We’ve lived so long under the spell of hierarchy—from god-kings to feudal lords to party bosses—that only recently have we awakened to see not only that “regular” citizens have the capacity for self-governance, but that without their engagement our huge global crises cannot be addressed. The changes needed for human society simply to survive, let alone thrive, are so profound that the only way we will move toward them is if we ourselves, regular citizens, feel meaningful ownership of solutions through direct engagement. Our problems are too big, interrelated, and pervasive to yield to directives from on high.
—Frances Moore Lappé, excerpt from Time for Progressives to Grow Up

Saturday, June 2, 2012

Of the 1%, by the 1%, for the 1%

Click here to access article by Joseph E. Stiglitz from Vanity Fair. 




THE FAT AND THE FURIOUS The top 1 percent may have the best houses, educations, and lifestyles, says the author, but “their fate is bound up with how the other 99 percent live.”

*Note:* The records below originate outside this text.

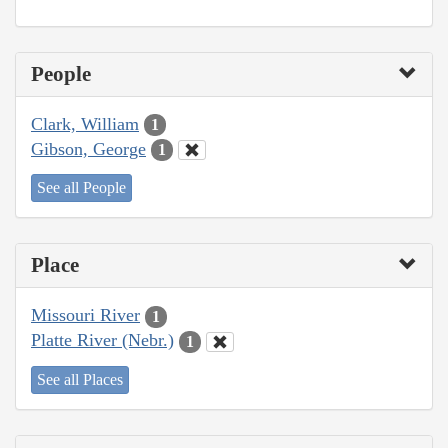
People
Clark, William
1
Gibson, George
1
See all People
Place
Missouri River
1
Platte River (Nebr.)
1
See all Places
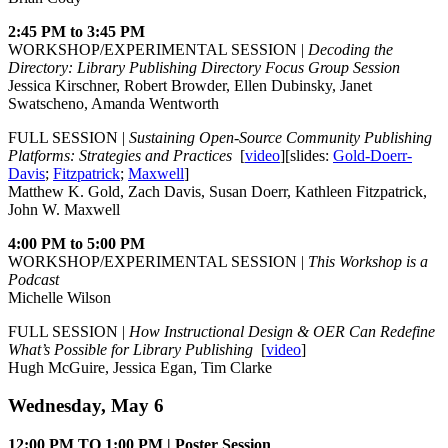
2:45 PM to 3:45 PM
WORKSHOP/EXPERIMENTAL SESSION |
Decoding the
Directory: Library Publishing Directory Focus Group Session
Jessica Kirschner, Robert Browder, Ellen Dubinsky, Janet
Swatscheno, Amanda Wentworth
FULL SESSION |
Sustaining Open-Source Community Publishing
Platforms: Strategies and Practices
[
video
][slides:
Gold-Doerr-
Davis
;
Fitzpatrick
;
Maxwell
]
Matthew K. Gold, Zach Davis, Susan Doerr, Kathleen Fitzpatrick,
John W. Maxwell
4:00 PM to 5:00 PM
WORKSHOP/EXPERIMENTAL SESSION |
This Workshop is a
Podcast
Michelle Wilson
FULL SESSION |
How Instructional Design & OER Can Redefine
What’s Possible for Library Publishing
[
video
]
Hugh McGuire, Jessica Egan, Tim Clarke
Wednesday, May 6
12:00 PM TO 1:00 PM | Poster Session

This is the first of two articles in a magazine and website directed to the One Percent in which the author is trying to pound into the heads of the rich and powerful that inequality is threatening their cherished system. Thus, in the second article he makes explicit a theme that only sociopaths, which constitute a large section of the One Percent, can understand:
Harden your hearts. When invited to consider proposals to reduce inequality—by raising taxes and investing in education, public works, health care, and science—put any latent notions of altruism aside and reduce the idea to one of unadulterated self-interest. Don’t embrace it because it helps other people. Just do it for yourself.
As I and many others see it, the basic problem is that their voracious system of capitalism is running up against limits of our finite planet: declining fossil fuels and other natural resources, and industrial activity that threatens an increasingly fragile ecosystem. Hence, they have turned to extracting more wealth from working people and the poor through all the obscure methods of financial capitalism. The end result is what we see today: so many people are descending into debt servitude and suffering the cutbacks in public services--education, health, recreation, and welfare.